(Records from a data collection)
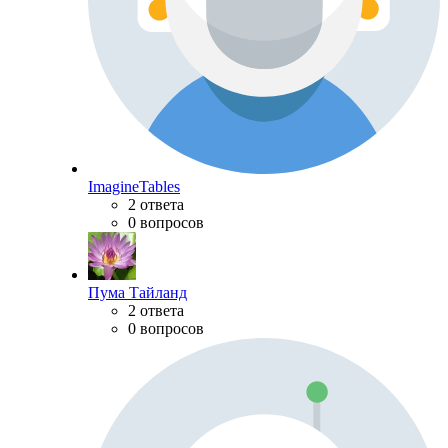
ImagineTables
2 ответа
0 вопросов
Пума Тайланд
2 ответа
0 вопросов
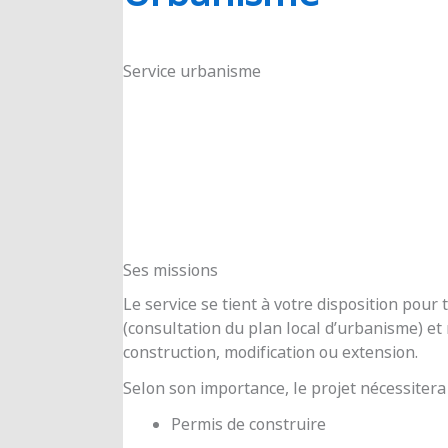
RIOUX
Service urbanisme
Ses missions
Le service se tient à votre disposition pou
(consultation du plan local d’urbanisme) e
construction, modification ou extension.
Selon son importance, le projet nécessitera
Permis de construire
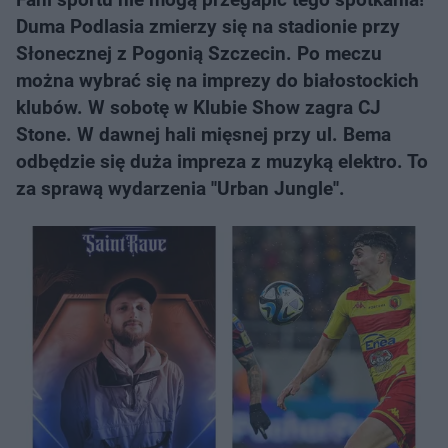
Duma Podlasia zmierzy się na stadionie przy
Słonecznej z Pogonią Szczecin. Po meczu
można wybrać się na imprezy do białostockich
klubów. W sobotę w Klubie Show zagra CJ
Stone. W dawnej hali mięsnej przy ul. Bema
odbędzie się duża impreza z muzyką elektro. To
za sprawą wydarzenia ''Urban Jungle''.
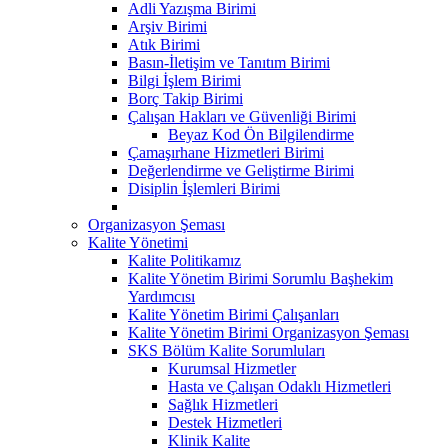
Adli Yazışma Birimi
Arşiv Birimi
Atık Birimi
Basın-İletişim ve Tanıtım Birimi
Bilgi İşlem Birimi
Borç Takip Birimi
Çalışan Hakları ve Güvenliği Birimi
Beyaz Kod Ön Bilgilendirme
Çamaşırhane Hizmetleri Birimi
Değerlendirme ve Geliştirme Birimi
Disiplin İşlemleri Birimi
Organizasyon Şeması
Kalite Yönetimi
Kalite Politikamız
Kalite Yönetim Birimi Sorumlu Başhekim
Yardımcısı
Kalite Yönetim Birimi Çalışanları
Kalite Yönetim Birimi Organizasyon Şeması
SKS Bölüm Kalite Sorumluları
Kurumsal Hizmetler
Hasta ve Çalışan Odaklı Hizmetleri
Sağlık Hizmetleri
Destek Hizmetleri
Klinik Kalite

[PROBLEM REQUIREMENTS] Where does "Hizmetleri" appear in the records above? Copy each line that holds it.

[EXPECTED ANSWER]
Çamaşırhane Hizmetleri Birimi
Hasta ve Çalışan Odaklı Hizmetleri
Sağlık Hizmetleri
Destek Hizmetleri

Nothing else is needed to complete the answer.